Your copy must start with the line containing "зрителей настоящим символом эпохи. Эти фил" and end with the last line of the entries, matching them exactly and leaving out every picture.

_Records supplied_
========================================
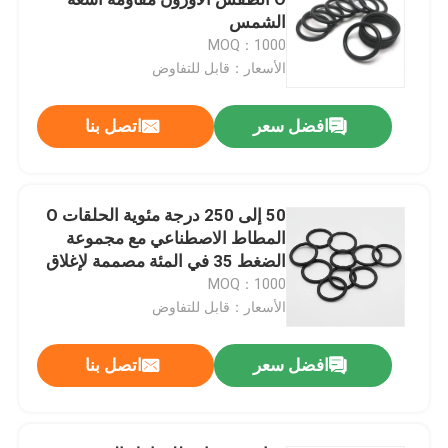
الشمس
MOQ：1000
حلقات NBR يا
الأسعار：قابل للتفاوض
حلقات FKM O
افضل سعر
اتصل بنا
حلقات الملف الشخصي DIN 3869
50 إلى 250 درجة مئوية الحلقات O
المطاط الاصطناعي مع مجموعة
حلقات سيليكون يا
الضغط 35 في المئة مصممة لإغلاق
طويل الأمد
MOQ：1000
حلقات EPDM
الأسعار：قابل للتفاوض
افضل سعر
اتصل بنا
وولفورم سيلز
قطع غيار مطاطية مخصصة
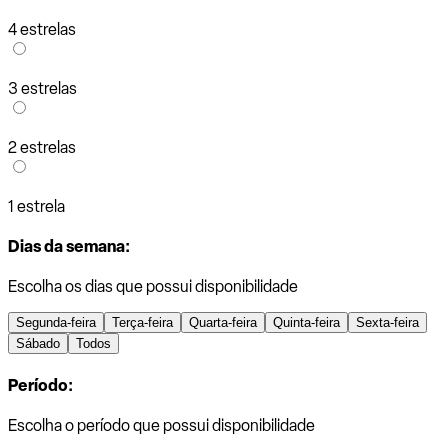
4 estrelas
3 estrelas
2 estrelas
1 estrela
Dias da semana:
Escolha os dias que possui disponibilidade
Segunda-feira
Terça-feira
Quarta-feira
Quinta-feira
Sexta-feira
Sábado
Todos
Período:
Escolha o período que possui disponibilidade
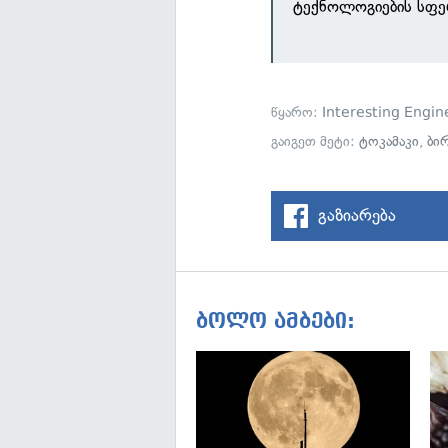
ტექნოლოგიების სფე
წყარო:
Interesting Engin
გაიგეთ მეტი:
ტოკამაკი
,
ბი
გაზიარება
ბოლო ამბები:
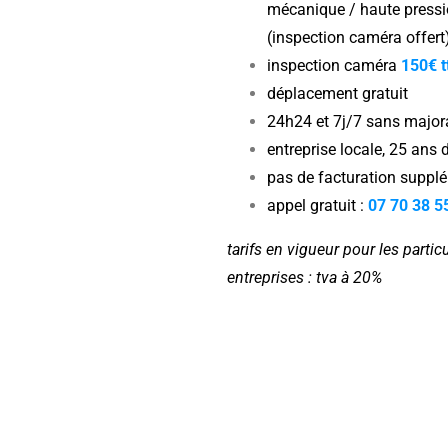
mécanique / haute press
(inspection caméra offert
inspection caméra
150€ t
déplacement gratuit
24h24 et 7j/7 sans major
entreprise locale, 25 ans 
pas de facturation suppl
appel gratuit :
07 70 38 5
tarifs en vigueur pour les partic
entreprises : tva à 20%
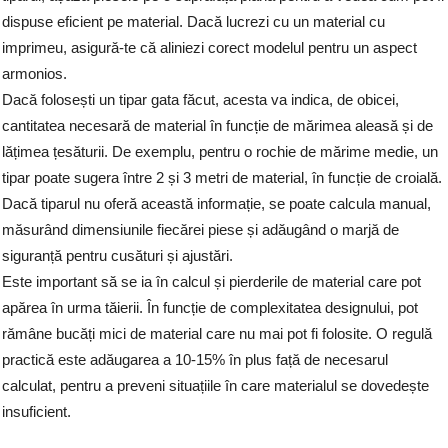
dispuse eficient pe material. Dacă lucrezi cu un material cu
imprimeu, asigură-te că aliniezi corect modelul pentru un aspect
armonios.
Dacă folosești un tipar gata făcut, acesta va indica, de obicei,
cantitatea necesară de material în funcție de mărimea aleasă și de
lățimea țesăturii. De exemplu, pentru o rochie de mărime medie, un
tipar poate sugera între 2 și 3 metri de material, în funcție de croială.
Dacă tiparul nu oferă această informație, se poate calcula manual,
măsurând dimensiunile fiecărei piese și adăugând o marjă de
siguranță pentru cusături și ajustări.
Este important să se ia în calcul și pierderile de material care pot
apărea în urma tăierii. În funcție de complexitatea designului, pot
rămâne bucăți mici de material care nu mai pot fi folosite. O regulă
practică este adăugarea a 10-15% în plus față de necesarul
calculat, pentru a preveni situațiile în care materialul se dovedește
insuficient.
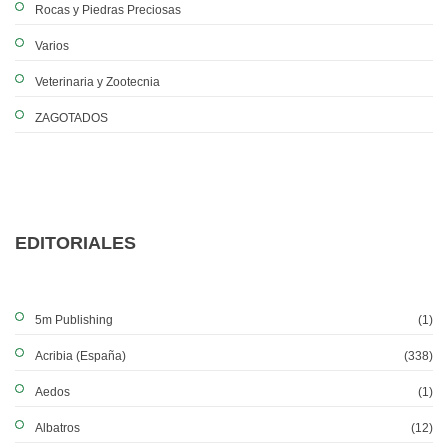
Rocas y Piedras Preciosas
Varios
Veterinaria y Zootecnia
ZAGOTADOS
EDITORIALES
5m Publishing
(1)
Acribia (España)
(338)
Aedos
(1)
Albatros
(12)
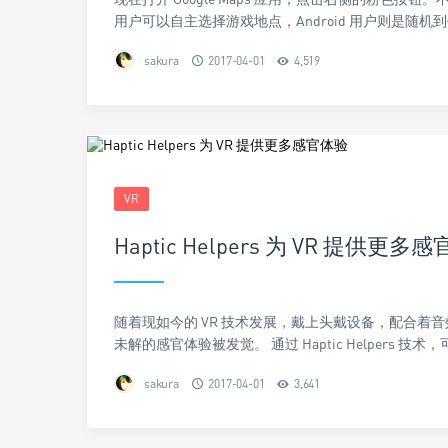
用户可以自主选择游戏地点，Android 用户则是随机
sakura
2017-04-01
4,519
VR
Haptic Helpers 为 VR 提供更多
随着现如今的 VR 技术发展，戴上头戴设备，配合
未解的感官体验被发觉。 通过 Haptic Helpers 技术
sakura
2017-04-01
3,641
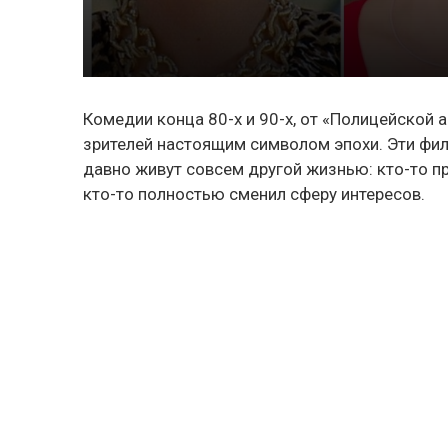
Комедии конца 80-х и 90-х, от «Полицейской 
зрителей настоящим символом эпохи. Эти фил
давно живут совсем другой жизнью: кто-то пр
кто-то полностью сменил сферу интересов.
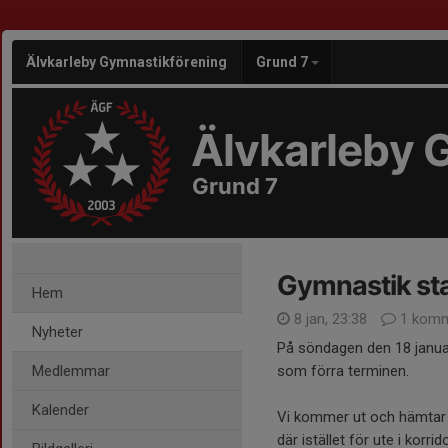
Älvkarleby Gymnastikförening
Grund 7
Älvkarleby 
Grund 7
Gymnastik sta
Hem
8 jan, 23:38
1 komm
Nyheter
På söndagen den 18 januari
Medlemmar
som förra terminen.
Kalender
Vi kommer ut och hämtar 
där istället för ute i korrid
========================================
_Written reply_
зрителей настоящим символом эпохи. Эти фил
давно живут совсем другой жизнью: кто-то пр
кто-то полностью сменил сферу интересов.
Älvkarleby Gymnastikförening
Grund 7
Älvkarleby 
Grund 7
Gymnastik sta
Hem
8 jan, 23:38
1 komm
Nyheter
På söndagen den 18 januari
Medlemmar
som förra terminen.
Kalender
Vi kommer ut och hämtar 
där istället för ute i korrid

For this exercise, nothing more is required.